8 Haziran 2011 Çarşamba

2011 Seçimleri-Taksim meydanında vapur beklemek mi Godot'yu beklemek mi?

Seçimlere şunun şurasında ne kaldı ki? Hepi topu bir kaç gün. Onda da gene fırka reisleri meydanlarda ekranlarda konuşup konuşup seçmeni etkilemeye çabalıyorlar.  Çabalasınlar zaten aklımızı gönlümüzü çelmeye. Bir de seçime girseler de kamuoyunun genel manada bilmediği tanımadığı particikler var. Ufak partiler. Bu yazıda onlardan bir tanesinden bahsedicem ucundan.

Liberal Demokrat Parti her seçim öncesi eski genel başkanları Besim Tibuk başkanlığında ekranlarda yerini alan bir parti olarak zihinlere kazılıdır herhlde. En büyük vaadinin ofsaytı futboldan çıkartmak olduğunu da kendisini dinleyenler anımsar herhalde. Zaman geçti biz büyüdük ve Tibuk partiden ayrıldı, ayrılmış daha doğrusu hem de ta 2005 senesinde.
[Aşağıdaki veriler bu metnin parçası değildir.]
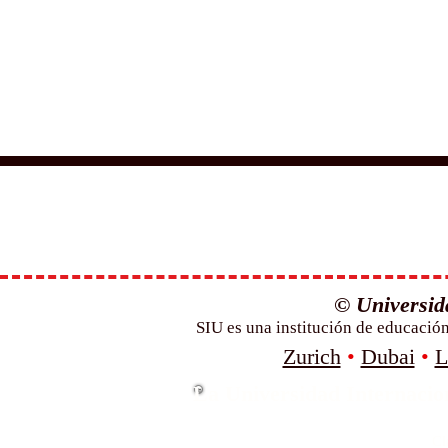
© Universida
SIU es una institución de educació
Zurich
•
Dubai
•
L
La Universidad Internacion
Cl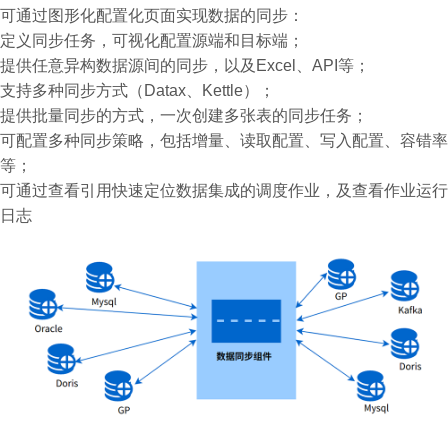
可通过图形化配置化页面实现数据的同步：
定义同步任务，可视化配置源端和目标端；
提供任意异构数据源间的同步，以及Excel、API等；
支持多种同步方式（Datax、Kettle）；
提供批量同步的方式，一次创建多张表的同步任务；
可配置多种同步策略，包括增量、读取配置、写入配置、容错率
等；
可通过查看引用快速定位数据集成的调度作业，及查看作业运行
日志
Yerine de Cem Toker nam bir kişi seçilmiş. Ekşi sözlük'teki yazılardan merak edip videosunu izleme şansı buldum, aşağıdaki linkte TRT konuşmasını siz de izleyebilirsiniz.



http://www.youtube.com/watch?v=x945nCIG-yc

Sonradan başka başka söylemlerine de eriştim Toker'in. Videoda da zaten sıkça bahsettiği Bay Başbakan'ın bazı icraatlerini eleştiren bu ifadelerinden bir kısmını buraya -alın teri değil- copy paste usulüyle alıyorum:

12 Eylül referandum olmuştu hatırlarsınız hani geçen sene. Sandıklar kuruldu, "yetmez ama evet"çiler türemişti... Ona dair şunları demiş Toker:

Bir an için referanduma sunulan paketin maddelerini bir kenara koyalım. Zihniyet ve icraat sicilinde “yıllarca onlar bizi fişledi, şimdi sıra bizde” demekten tutun da, meclis başkanı’nı “sen mi susturacaksın, ben mi susturayım” diyerek azarlamaya, yasa dışı telefon dinlemelerden, patronları “köşe yazarlarını kapının önüne koyun” uyarılarına varan, 23 Nisan’da bir çocuğa “artık başkan sensin, istediğini asarsın istediğini kesersin” nasihati veren bir partinin yürütmesine ve yasamasına referandumla yargıyı da kontrol altına alacağı daha fazla yetkiyi vermek demokratik intihardır.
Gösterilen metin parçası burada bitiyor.